Work to be completed:
Write out the entries once more, exactly as they appear.

(Stored dataset items)
:::::

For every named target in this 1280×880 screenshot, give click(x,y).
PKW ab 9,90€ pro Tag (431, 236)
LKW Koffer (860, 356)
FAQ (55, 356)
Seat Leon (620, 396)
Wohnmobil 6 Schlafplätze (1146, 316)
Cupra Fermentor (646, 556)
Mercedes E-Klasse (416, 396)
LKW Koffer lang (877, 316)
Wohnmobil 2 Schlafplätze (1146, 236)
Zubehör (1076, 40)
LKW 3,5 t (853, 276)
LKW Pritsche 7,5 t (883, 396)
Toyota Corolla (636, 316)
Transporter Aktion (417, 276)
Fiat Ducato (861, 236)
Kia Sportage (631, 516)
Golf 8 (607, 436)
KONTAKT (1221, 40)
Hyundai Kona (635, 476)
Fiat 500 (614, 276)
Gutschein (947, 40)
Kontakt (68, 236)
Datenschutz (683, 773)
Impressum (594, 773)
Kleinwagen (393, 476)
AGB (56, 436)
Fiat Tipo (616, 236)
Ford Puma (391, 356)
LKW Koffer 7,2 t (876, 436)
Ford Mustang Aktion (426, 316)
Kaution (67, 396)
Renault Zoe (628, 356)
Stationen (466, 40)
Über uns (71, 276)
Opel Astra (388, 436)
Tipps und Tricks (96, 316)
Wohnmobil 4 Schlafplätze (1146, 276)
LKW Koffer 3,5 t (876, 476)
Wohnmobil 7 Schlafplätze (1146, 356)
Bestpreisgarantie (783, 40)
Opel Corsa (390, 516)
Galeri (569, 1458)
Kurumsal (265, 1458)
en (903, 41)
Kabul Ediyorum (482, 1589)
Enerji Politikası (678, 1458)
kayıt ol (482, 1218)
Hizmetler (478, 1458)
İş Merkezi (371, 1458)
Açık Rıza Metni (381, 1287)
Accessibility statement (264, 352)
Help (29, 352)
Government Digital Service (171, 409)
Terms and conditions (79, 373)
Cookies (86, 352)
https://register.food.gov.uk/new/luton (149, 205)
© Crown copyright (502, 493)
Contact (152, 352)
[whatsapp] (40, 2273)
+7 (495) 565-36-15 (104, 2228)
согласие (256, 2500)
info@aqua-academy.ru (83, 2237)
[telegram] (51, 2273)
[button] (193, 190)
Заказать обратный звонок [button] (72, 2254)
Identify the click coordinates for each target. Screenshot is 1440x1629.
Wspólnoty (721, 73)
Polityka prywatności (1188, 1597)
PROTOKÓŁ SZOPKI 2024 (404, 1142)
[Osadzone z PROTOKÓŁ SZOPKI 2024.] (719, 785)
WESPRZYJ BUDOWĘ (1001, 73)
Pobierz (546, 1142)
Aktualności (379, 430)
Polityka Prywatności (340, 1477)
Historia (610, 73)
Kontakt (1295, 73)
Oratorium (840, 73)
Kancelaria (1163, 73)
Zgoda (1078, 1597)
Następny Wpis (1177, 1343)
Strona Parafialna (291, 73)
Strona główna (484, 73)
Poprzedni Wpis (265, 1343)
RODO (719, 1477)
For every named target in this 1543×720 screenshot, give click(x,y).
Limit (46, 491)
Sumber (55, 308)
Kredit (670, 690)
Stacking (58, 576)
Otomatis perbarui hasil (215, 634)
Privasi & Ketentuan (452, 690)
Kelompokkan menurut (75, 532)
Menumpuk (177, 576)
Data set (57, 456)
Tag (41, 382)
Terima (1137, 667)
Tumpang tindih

:::::

Exercise result:
For every named target in this 1280×880 screenshot, give click(x,y).
PKW ab 9,90€ pro Tag (431, 236)
LKW Koffer (860, 356)
FAQ (55, 356)
Seat Leon (620, 396)
Wohnmobil 6 Schlafplätze (1146, 316)
Cupra Fermentor (646, 556)
Mercedes E-Klasse (416, 396)
LKW Koffer lang (877, 316)
Wohnmobil 2 Schlafplätze (1146, 236)
Zubehör (1076, 40)
LKW 3,5 t (853, 276)
LKW Pritsche 7,5 t (883, 396)
Toyota Corolla (636, 316)
Transporter Aktion (417, 276)
Fiat Ducato (861, 236)
Kia Sportage (631, 516)
Golf 8 (607, 436)
KONTAKT (1221, 40)
Hyundai Kona (635, 476)
Fiat 500 (614, 276)
Gutschein (947, 40)
Kontakt (68, 236)
Datenschutz (683, 773)
Impressum (594, 773)
Kleinwagen (393, 476)
AGB (56, 436)
Fiat Tipo (616, 236)
Ford Puma (391, 356)
LKW Koffer 7,2 t (876, 436)
Ford Mustang Aktion (426, 316)
Kaution (67, 396)
Renault Zoe (628, 356)
Stationen (466, 40)
Über uns (71, 276)
Opel Astra (388, 436)
Tipps und Tricks (96, 316)
Wohnmobil 4 Schlafplätze (1146, 276)
LKW Koffer 3,5 t (876, 476)
Wohnmobil 7 Schlafplätze (1146, 356)
Bestpreisgarantie (783, 40)
Opel Corsa (390, 516)
Galeri (569, 1458)
Kurumsal (265, 1458)
en (903, 41)
Kabul Ediyorum (482, 1589)
Enerji Politikası (678, 1458)
kayıt ol (482, 1218)
Hizmetler (478, 1458)
İş Merkezi (371, 1458)
Açık Rıza Metni (381, 1287)
Accessibility statement (264, 352)
Help (29, 352)
Government Digital Service (171, 409)
Terms and conditions (79, 373)
Cookies (86, 352)
https://register.food.gov.uk/new/luton (149, 205)
© Crown copyright (502, 493)
Contact (152, 352)
[whatsapp] (40, 2273)
+7 (495) 565-36-15 (104, 2228)
согласие (256, 2500)
info@aqua-academy.ru (83, 2237)
[telegram] (51, 2273)
[button] (193, 190)
Заказать обратный звонок [button] (72, 2254)
Identify the click coordinates for each target. Screenshot is 1440x1629.
Wspólnoty (721, 73)
Polityka prywatności (1188, 1597)
PROTOKÓŁ SZOPKI 2024 (404, 1142)
[Osadzone z PROTOKÓŁ SZOPKI 2024.] (719, 785)
WESPRZYJ BUDOWĘ (1001, 73)
Pobierz (546, 1142)
Aktualności (379, 430)
Polityka Prywatności (340, 1477)
Historia (610, 73)
Kontakt (1295, 73)
Oratorium (840, 73)
Kancelaria (1163, 73)
Zgoda (1078, 1597)
Następny Wpis (1177, 1343)
Strona Parafialna (291, 73)
Strona główna (484, 73)
Poprzedni Wpis (265, 1343)
RODO (719, 1477)
For every named target in this 1543×720 screenshot, give click(x,y).
Limit (46, 491)
Sumber (55, 308)
Kredit (670, 690)
Stacking (58, 576)
Otomatis perbarui hasil (215, 634)
Privasi & Ketentuan (452, 690)
Kelompokkan menurut (75, 532)
Menumpuk (177, 576)
Data set (57, 456)
Tag (41, 382)
Terima (1137, 667)
Tumpang tindih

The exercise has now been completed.